Y. Sunita Chowdary of The Hindu called the film "regressive and cliched", and stated, "It's not enough if a canvas boasts of the biggest names in the industry, the content should be simple and progressive". She called the performances "strong and authentic". A. Harini Prasad of The New Indian Express called Kumari 21F a "Lacklustre Love Story" and stated, "Though the basic theme is enticing, the story-telling fails to impress. Raj Tharun’s performance and the climax, which is gripping, are probably the only things that could drive you to the theaters".

=== Box office ===
Kumari 21F debuted with an average occupancy of 80% globally; it grossed more than ₹3 crore with a distributor share of more than ₹2 crore, out of which approximately ₹56,69,014 was collected from Guntur, Krishna, East, West and Nellore areas. It collected US$27,153 from 80 screens in the US on the first day. In its first weekend, Kumari 21F grossed ₹8.5 crore with a distributor share of ₹5.5 crore at the AP/Nizam box office. According to trade analyst Taran Adarsh, it grossed US$149,752 (₹99 lakh) in its first weekend at the North American box office. The first weekend global gross and share figures stood at ₹10.58 crore and ₹6.34 crore respectively. It collected US$188,457 (₹1.25 crore) at the US box office in its first weekend, becoming one of the highest grossing Telugu films of the year there.

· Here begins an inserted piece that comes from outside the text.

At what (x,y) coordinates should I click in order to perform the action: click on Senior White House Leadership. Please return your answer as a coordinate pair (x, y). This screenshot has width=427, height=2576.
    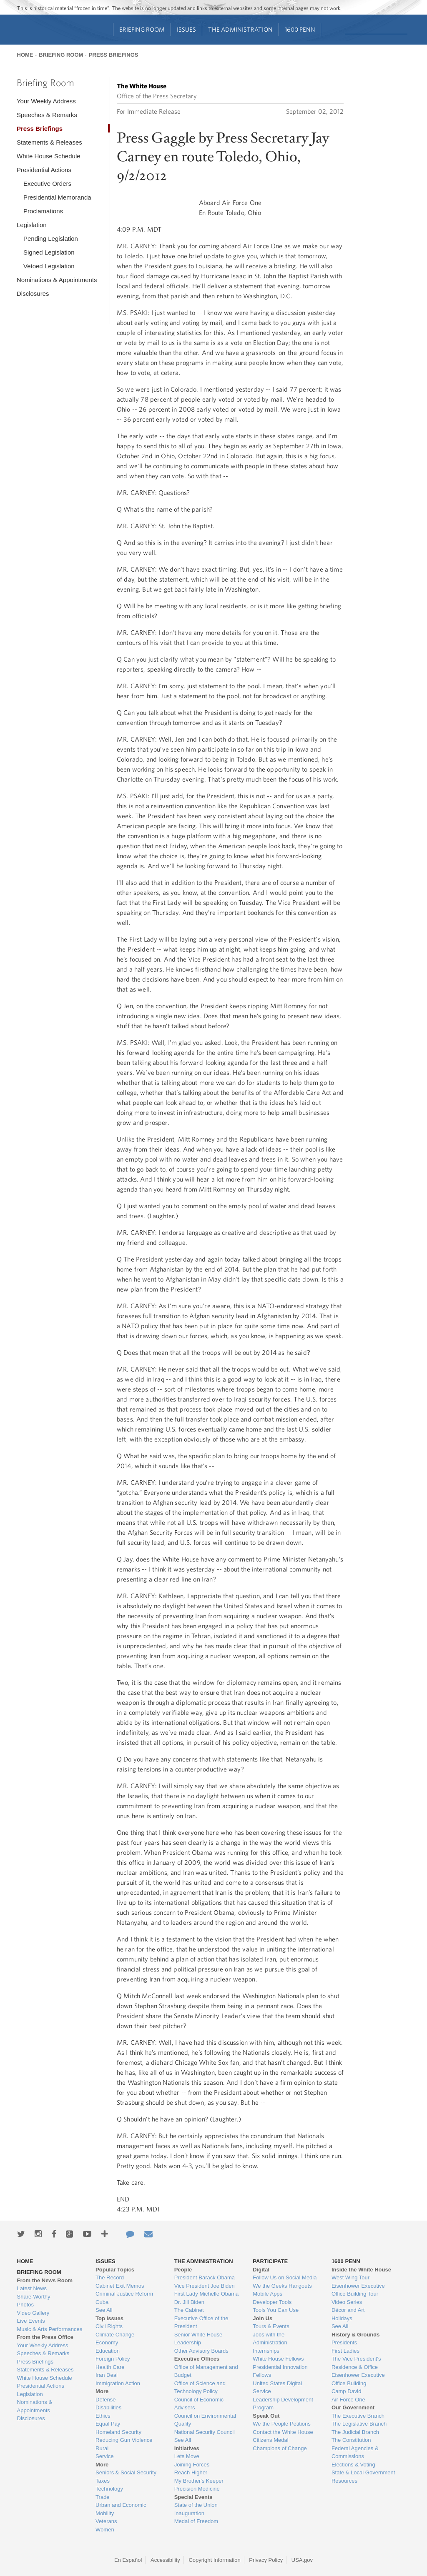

In ten days, Kumari 21F grossed ₹17.4 crore and collected a distributor share of ₹10.66 crore at the AP/Nizam box office. It grossed ₹2.3 crore with a distributor share of ₹85 lakh at the Karnataka box office. The ten-day global gross figure stood at ₹21 crore and Kumari 21F was declared a profitable venture. After losing screens to Size Zero and Shankaraabharanam, Kumari 21F collected US$3,190 from eight screens in the US and its 17-day total stood at US$252,151 (₹1.68 crore). Its US screen count was reduced to four in its fourth week and the 24-day US revenue was US$253,961 (₹1.7 crore). With this, Kumari 21F secured the tenth position in the list of the ten highest-grossing Telugu films of the year at the US box office.

In its lifetime, Kumari 21F grossed ₹38 crore and earned a distributor share of ₹18 crore worldwide. It was declared a commercial success based on the return on distributor's investment of ₹10 crore and became the 12th highest grossing Telugu film of the year.

==Remake==
Kumari 21F was remade in Kannada with the same title by debutant director Sriram Vemula, with Pranaam Devaraj and Nidhi Kushalappa. Sukumar co-produced the Kannada version. The remake film in Kannada language was released in August 2018.